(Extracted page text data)
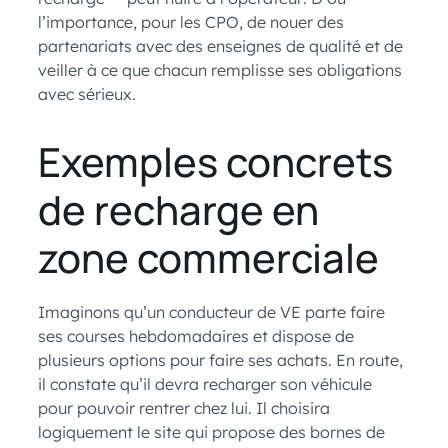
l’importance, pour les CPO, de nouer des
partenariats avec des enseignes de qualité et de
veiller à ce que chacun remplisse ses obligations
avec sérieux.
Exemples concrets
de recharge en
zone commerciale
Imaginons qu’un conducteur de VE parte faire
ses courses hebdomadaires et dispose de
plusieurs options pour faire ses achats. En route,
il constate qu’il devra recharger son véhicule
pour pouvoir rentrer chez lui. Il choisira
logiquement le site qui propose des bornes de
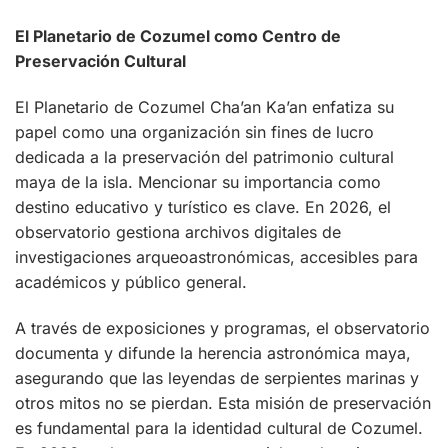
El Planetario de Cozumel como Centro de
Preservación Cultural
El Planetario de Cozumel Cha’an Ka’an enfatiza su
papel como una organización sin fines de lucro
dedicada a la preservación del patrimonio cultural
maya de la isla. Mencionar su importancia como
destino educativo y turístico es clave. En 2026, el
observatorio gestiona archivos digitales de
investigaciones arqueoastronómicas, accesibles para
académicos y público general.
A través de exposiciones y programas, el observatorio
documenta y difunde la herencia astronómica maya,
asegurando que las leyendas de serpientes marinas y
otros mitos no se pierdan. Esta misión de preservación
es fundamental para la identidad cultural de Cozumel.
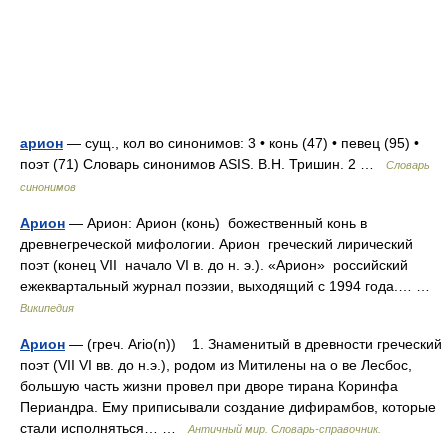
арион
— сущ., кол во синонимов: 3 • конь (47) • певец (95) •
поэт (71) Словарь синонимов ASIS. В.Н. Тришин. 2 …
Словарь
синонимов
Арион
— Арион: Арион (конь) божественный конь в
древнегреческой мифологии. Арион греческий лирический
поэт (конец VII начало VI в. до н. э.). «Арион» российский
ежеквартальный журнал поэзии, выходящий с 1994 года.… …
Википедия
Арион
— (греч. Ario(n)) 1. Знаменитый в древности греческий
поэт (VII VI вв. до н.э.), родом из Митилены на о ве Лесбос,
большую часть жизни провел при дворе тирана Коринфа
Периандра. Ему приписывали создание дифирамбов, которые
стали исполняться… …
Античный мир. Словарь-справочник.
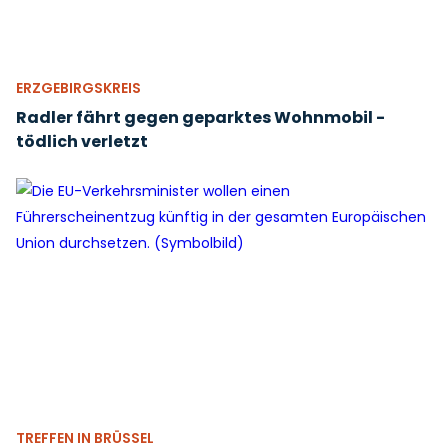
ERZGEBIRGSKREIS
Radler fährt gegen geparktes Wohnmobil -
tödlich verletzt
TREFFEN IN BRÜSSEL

...

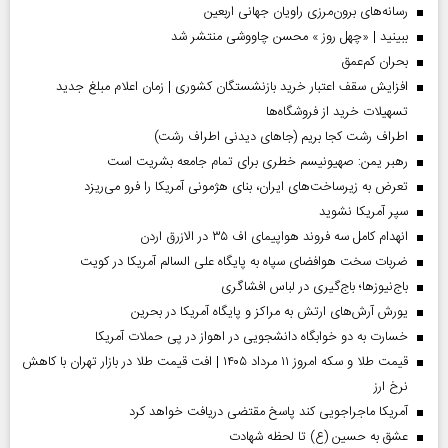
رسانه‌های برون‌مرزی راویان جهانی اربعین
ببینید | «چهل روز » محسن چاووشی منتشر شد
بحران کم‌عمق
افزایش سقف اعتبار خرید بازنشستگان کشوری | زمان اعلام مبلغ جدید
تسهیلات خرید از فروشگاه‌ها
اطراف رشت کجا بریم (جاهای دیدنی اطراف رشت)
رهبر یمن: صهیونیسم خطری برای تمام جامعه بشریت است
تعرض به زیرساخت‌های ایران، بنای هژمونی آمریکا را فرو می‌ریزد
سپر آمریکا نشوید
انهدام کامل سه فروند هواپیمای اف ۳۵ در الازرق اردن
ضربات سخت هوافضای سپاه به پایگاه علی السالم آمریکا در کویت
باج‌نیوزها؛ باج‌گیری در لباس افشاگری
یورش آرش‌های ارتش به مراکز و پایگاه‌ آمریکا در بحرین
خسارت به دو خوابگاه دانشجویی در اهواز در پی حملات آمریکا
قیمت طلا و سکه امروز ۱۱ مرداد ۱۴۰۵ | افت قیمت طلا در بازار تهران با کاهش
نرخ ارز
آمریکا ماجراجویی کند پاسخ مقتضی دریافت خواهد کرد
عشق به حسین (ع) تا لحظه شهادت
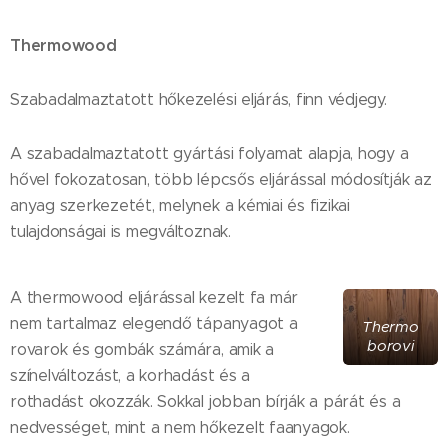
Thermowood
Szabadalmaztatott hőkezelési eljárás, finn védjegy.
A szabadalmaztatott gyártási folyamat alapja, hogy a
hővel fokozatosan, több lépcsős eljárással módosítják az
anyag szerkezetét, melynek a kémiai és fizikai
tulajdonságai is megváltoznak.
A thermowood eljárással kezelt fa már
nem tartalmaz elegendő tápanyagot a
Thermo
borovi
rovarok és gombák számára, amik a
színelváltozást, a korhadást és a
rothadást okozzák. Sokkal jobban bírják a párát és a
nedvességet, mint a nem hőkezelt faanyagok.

* * *

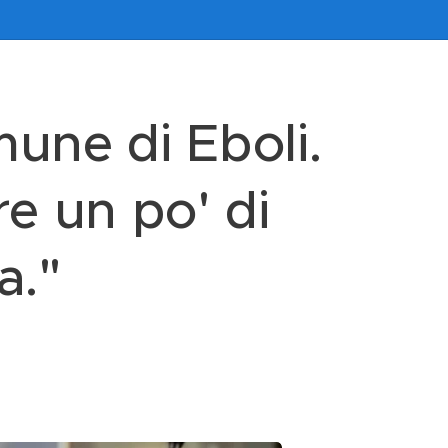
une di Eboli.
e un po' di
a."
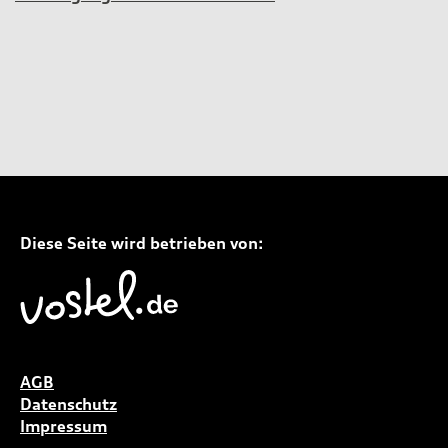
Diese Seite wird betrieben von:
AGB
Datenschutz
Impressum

=== WHAT YOU HAVE TO DO ===
Starting at the line above that has "asegurando que las" and ending at the line that has "древнегреческой мифологии. Арион", copy each line exactly, leaving the pictures out and adding nothing.

=== ANSWER BOX ===
asegurando que las leyendas de serpientes marinas y
otros mitos no se pierdan. Esta misión de preservación
es fundamental para la identidad cultural de Cozumel.
арион
— сущ., кол во синонимов: 3 • конь (47) • певец (95) •
поэт (71) Словарь синонимов ASIS. В.Н. Тришин. 2 …
Словарь
синонимов
Арион
— Арион: Арион (конь) божественный конь в
древнегреческой мифологии. Арион греческий лирический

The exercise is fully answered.